====== Records for this task

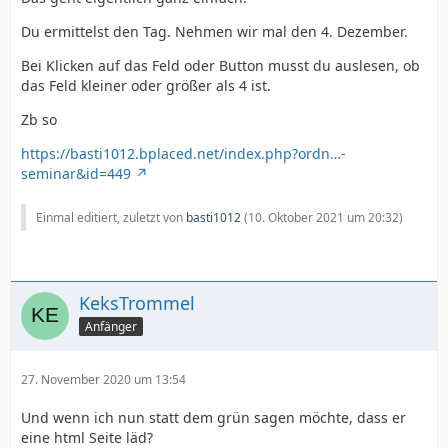
Du ermittelst den Tag. Nehmen wir mal den 4. Dezember.
Bei Klicken auf das Feld oder Button musst du auslesen, ob
das Feld kleiner oder größer als 4 ist.
Zb so
https://basti1012.bplaced.net/index.php?ordn…-
seminar&id=449
Einmal editiert, zuletzt von
basti1012
(
10. Oktober 2021 um 20:32
)
KeksTrommel
Anfänger
27. November 2020 um 13:54
Und wenn ich nun statt dem grün sagen möchte, dass er
eine html Seite läd?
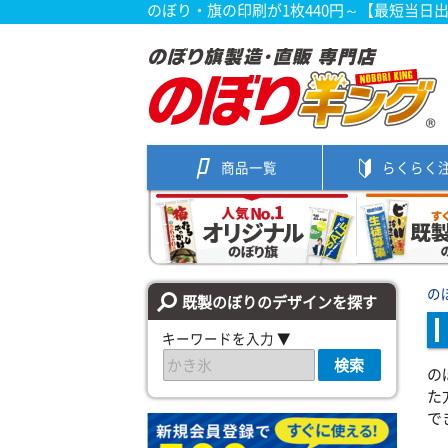
のぼり・旗の印刷が1枚440円～【最短当日
商品一覧
らくらく
の
既製のぼりのデザインを探す
キーワードを入力 ▼
検索
の
た
で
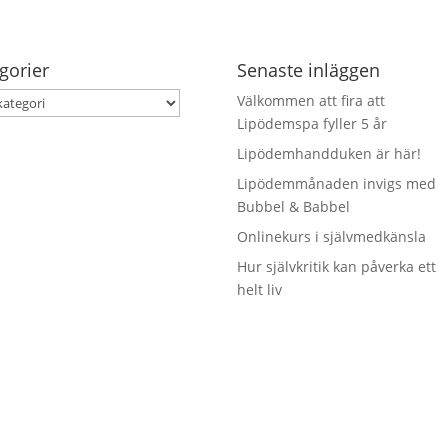
gorier
Senaste inläggen
orier
Välkommen att fira att
Lipödemspa fyller 5 år
Lipödemhandduken är här!
Lipödemmånaden invigs med
Bubbel & Babbel
Onlinekurs i självmedkänsla
Hur självkritik kan påverka ett
helt liv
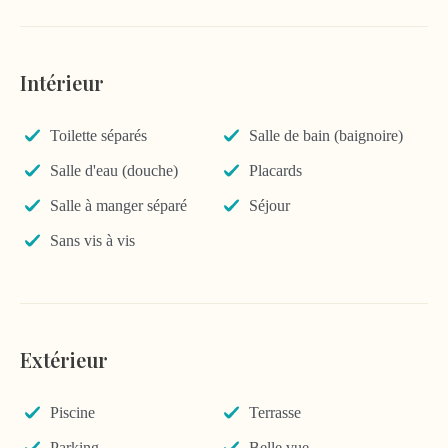
Intérieur
Toilette séparés
Salle de bain (baignoire)
Salle d'eau (douche)
Placards
Salle à manger séparé
Séjour
Sans vis à vis
Extérieur
Piscine
Terrasse
Parking
Belle vue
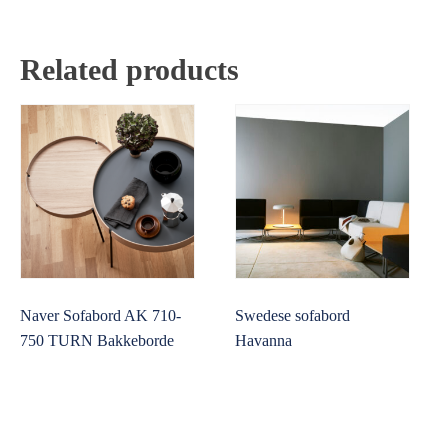
Related products
Naver Sofabord AK 710-
Swedese sofabord
750 TURN Bakkeborde
Havanna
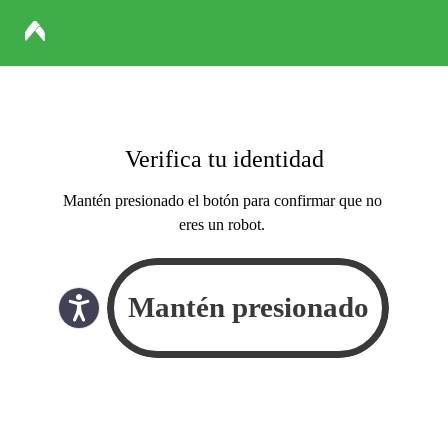
Verifica tu identidad
Mantén presionado el botón para confirmar que no
eres un robot.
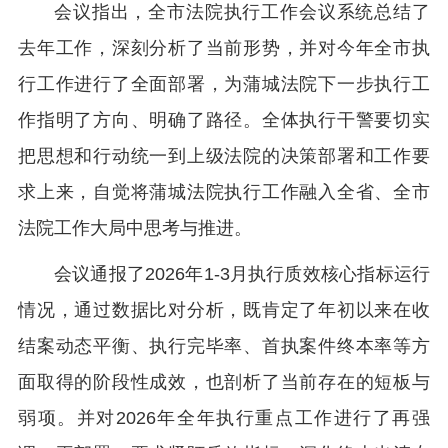
会议指出，全市法院执行工作会议系统总结了
去年工作，深刻分析了当前形势，并对今年全市执
行工作进行了全面部署，为蒲城法院下一步执行工
作指明了方向、明确了路径。全体执行干警要切实
把思想和行动统一到上级法院的决策部署和工作要
求上来，自觉将蒲城法院执行工作融入全省、全市
法院工作大局中思考与推进。
会议通报了2026年1-3月执行质效核心指标运行
情况，通过数据比对分析，既肯定了年初以来在收
结案动态平衡、执行完毕率、首执案件终本率等方
面取得的阶段性成效，也剖析了当前存在的短板与
弱项。并对2026年全年执行重点工作进行了再强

============

* **Task description**
Reproduce the material above in full, images excluded.

* **Response to this task**
Du ermittelst den Tag. Nehmen wir mal den 4. Dezember.
Bei Klicken auf das Feld oder Button musst du auslesen, ob
das Feld kleiner oder größer als 4 ist.
Zb so
https://basti1012.bplaced.net/index.php?ordn…-
seminar&id=449
Einmal editiert, zuletzt von
basti1012
(
10. Oktober 2021 um 20:32
)
KeksTrommel
Anfänger
27. November 2020 um 13:54
Und wenn ich nun statt dem grün sagen möchte, dass er
eine html Seite läd?
のぼり・旗の印刷が1枚440円～【最短当日
商品一覧
らくらく
の
既製のぼりのデザインを探す
キーワードを入力 ▼
検索
の
た
で
gorier
Senaste inläggen
orier
Välkommen att fira att
Lipödemspa fyller 5 år
Lipödemhandduken är här!
Lipödemmånaden invigs med
Bubbel & Babbel
Onlinekurs i självmedkänsla
Hur självkritik kan påverka ett
helt liv
Intérieur
Toilette séparés
Salle de bain (baignoire)
Salle d'eau (douche)
Placards
Salle à manger séparé
Séjour
Sans vis à vis
Extérieur
Piscine
Terrasse
Parking
Belle vue
Related products
Naver Sofabord AK 710-
Swedese sofabord
750 TURN Bakkeborde
Havanna
Verifica tu identidad
Mantén presionado el botón para confirmar que no
eres un robot.
会议指出，全市法院执行工作会议系统总结了
去年工作，深刻分析了当前形势，并对今年全市执
行工作进行了全面部署，为蒲城法院下一步执行工
作指明了方向、明确了路径。全体执行干警要切实
把思想和行动统一到上级法院的决策部署和工作要
求上来，自觉将蒲城法院执行工作融入全省、全市
法院工作大局中思考与推进。
会议通报了2026年1-3月执行质效核心指标运行
情况，通过数据比对分析，既肯定了年初以来在收
结案动态平衡、执行完毕率、首执案件终本率等方
面取得的阶段性成效，也剖析了当前存在的短板与
弱项。并对2026年全年执行重点工作进行了再强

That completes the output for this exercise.